28/03/2010

Niobe

Pixelle, Padova


Secondo live set veneto nel giro di poco più di tre mesi per Yvonne Cornelius, in arte Niobe. Se il primo, in data 5 dicembre 2009 e tenutosi al Flat di Mestre, è stato un sostanziale, gradevolissimo intrattenimento, il secondo, in data 28 marzo al Pixelle di Padova (una delle diramazioni patavine di Pulse Data, assieme allo Stalker, alla Mela di Newton e al Summer Student Festival), ha assunto i tratti somatici di una vera e propria ricerca stilistica.
L'ha confermato l'assenza dell'assistente elettronico ai piatti, che la accompagnava nelle sue esuberanze di mesi prima. Sola con mixer, distorsori, lettore cd e doppio microfono, Niobe riesce a sondare forse più marcatamente le molteplici direzioni della sua persona-artista.

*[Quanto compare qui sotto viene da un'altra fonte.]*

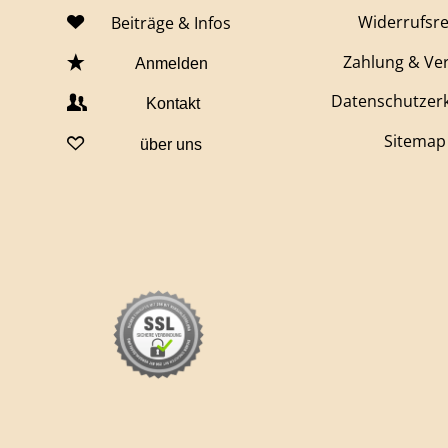
Widerrufsr
Beiträge & Infos
Zahlung & Ve
Anmelden
Datenschutzer
Kontakt
Sitemap
über uns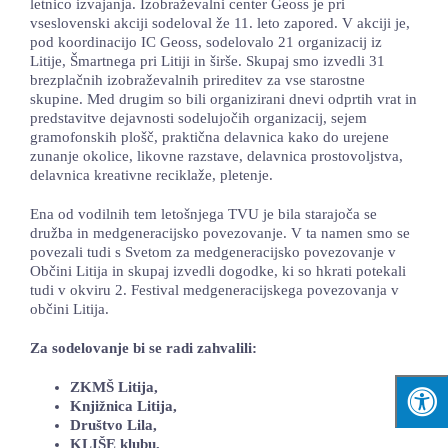
letnico izvajanja. Izobraževalni center Geoss je pri
vseslovenski akciji sodeloval že 11. leto zapored. V akciji je,
pod koordinacijo IC Geoss, sodelovalo 21 organizacij iz
Litije, Šmartnega pri Litiji in širše. Skupaj smo izvedli 31
brezplačnih izobraževalnih prireditev za vse starostne
skupine. Med drugim so bili organizirani dnevi odprtih vrat in
predstavitve dejavnosti sodelujočih organizacij, sejem
gramofonskih plošč, praktična delavnica kako do urejene
zunanje okolice, likovne razstave, delavnica prostovoljstva,
delavnica kreativne reciklaže, pletenje.
Ena od vodilnih tem letošnjega TVU je bila starajoča se
družba in medgeneracijsko povezovanje. V ta namen smo se
povezali tudi s Svetom za medgeneracijsko povezovanje v
Občini Litija in skupaj izvedli dogodke, ki so hkrati potekali
tudi v okviru 2. Festival medgeneracijskega povezovanja v
občini Litija.
Za sodelovanje bi se radi zahvalili:
ZKMŠ Litija,
Knjižnica Litija,
Društvo Lila,
KLIŠE klubu,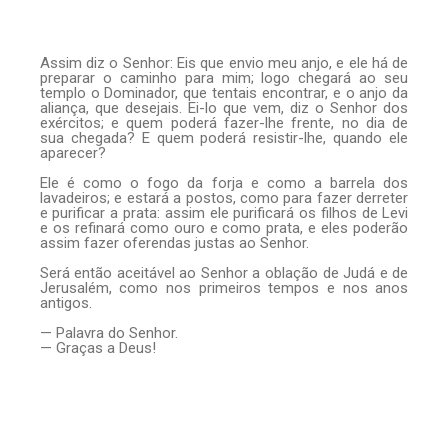
Assim diz o Senhor: Eis que envio meu anjo, e ele há de
preparar o caminho para mim; logo chegará ao seu
templo o Dominador, que tentais encontrar, e o anjo da
aliança, que desejais. Ei-lo que vem, diz o Senhor dos
exércitos; e quem poderá fazer-lhe frente, no dia de
sua chegada? E quem poderá resistir-lhe, quando ele
aparecer?
Ele é como o fogo da forja e como a barrela dos
lavadeiros; e estará a postos, como para fazer derreter
e purificar a prata: assim ele purificará os filhos de Levi
e os refinará como ouro e como prata, e eles poderão
assim fazer oferendas justas ao Senhor.
Será então aceitável ao Senhor a oblação de Judá e de
Jerusalém, como nos primeiros tempos e nos anos
antigos.
— Palavra do Senhor.
— Graças a Deus!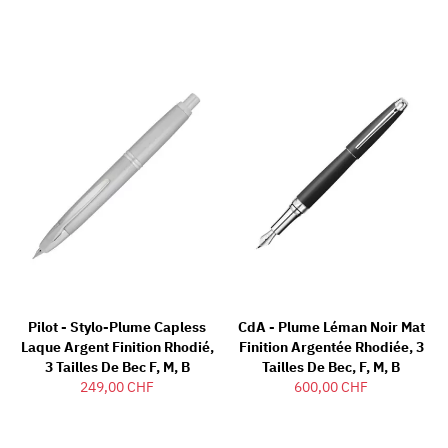
Pilot - Stylo-Plume Capless
CdA - Plume Léman Noir Mat
Laque Argent Finition Rhodié,
Finition Argentée Rhodiée, 3
3 Tailles De Bec F, M, B
Tailles De Bec, F, M, B
249,00 CHF
600,00 CHF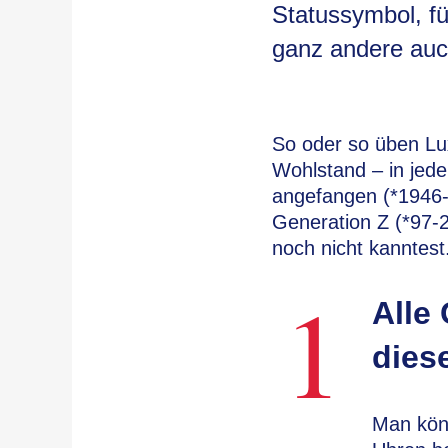
Statussymbol, fü
ganz andere auc
So oder so üben Lux
Wohlstand – in jed
angefangen (*1946-8
Generation Z (*97-2
noch nicht kanntest
1
Alle
dies
Man kön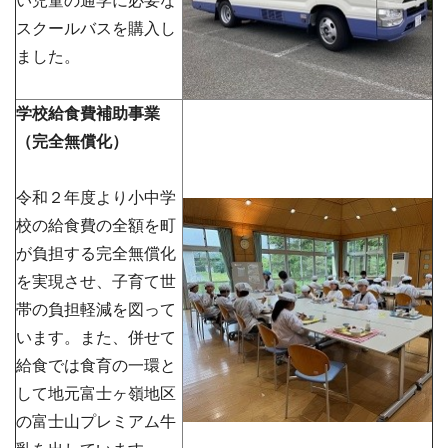
い児童の通学に必要な
スクールバスを購入し
ました。
学校給食費補助事業
（完全無償化）
令和２年度より小中学
校の給食費の全額を町
が負担する完全無償化
を実現させ、子育て世
帯の負担軽減を図って
います。また、併せて
給食では食育の一環と
して地元富士ヶ嶺地区
の富士山プレミアム牛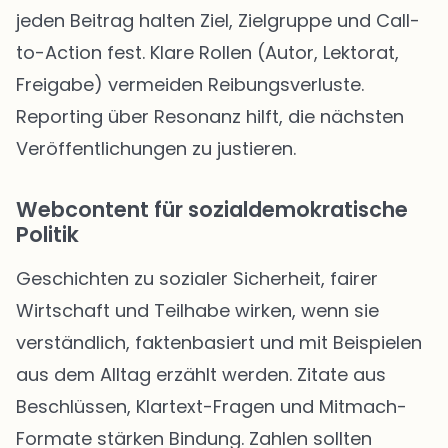
jeden Beitrag halten Ziel, Zielgruppe und Call-
to-Action fest. Klare Rollen (Autor, Lektorat,
Freigabe) vermeiden Reibungsverluste.
Reporting über Resonanz hilft, die nächsten
Veröffentlichungen zu justieren.
Webcontent für sozialdemokratische
Politik
Geschichten zu sozialer Sicherheit, fairer
Wirtschaft und Teilhabe wirken, wenn sie
verständlich, faktenbasiert und mit Beispielen
aus dem Alltag erzählt werden. Zitate aus
Beschlüssen, Klartext-Fragen und Mitmach-
Formate stärken Bindung. Zahlen sollten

La sua voce è una delle più modulate, quasi volatili e malleabili. Anche se raramente acrobatica o virtuosistica, è comunque ossessionata da soul, vocalese, dixieland, e talora prossima alle acutezze asmatiche di Beth Gibbons, tanto geometrica quanto spaziante.
Il repertorio di basi comprende una vastità di ricette con cui l'autrice appronta canzoni inedite che andranno a costituire il corpus dell'album venturo, da una preparatoria versione di "Brazil" a tutto un campionario di danze cubane, turbe dream-pop, ritmi esotici e cadenze retro (operette vaudeville, ragtime, music-hall di Broadway) elargite quasi con esasperazione maniacale.
Tra le canzoni già edite, scartate quelle già classiche e approfondite quelle tratte da "Blackbird's Echo", l'autrice si destreggia con la padronanza da vera officiante. Al confino più demonico, Niobe attiva distorsori e libera effetti elettronici, mentre la sua ugola crepita altera, in una versione chic di Don Van Vliet.

La sua tenuta del palco la conferma personaggio sfuggente, fatto di movenze accennate e di passi di danza appena sbozzati. Ed è, alla fin fine, un tipo di carisma centellinato e un po' snob che lancia scatti improntati a una corporeità fantasmagorica, molto più emotivi e magnetici (per nulla volti a cercare lo stupore del pubblico) che studiatamente coreografici.
A uno sguardo globale, Ivonne è così un folletto che gioca sulla linea di confine tra rilettura di vecchiume e musica d'autore che fa della struttura un punto di forza, ignara di astruse ibridazioni tra generi, pose intellettuali e vacue necessità introspettive.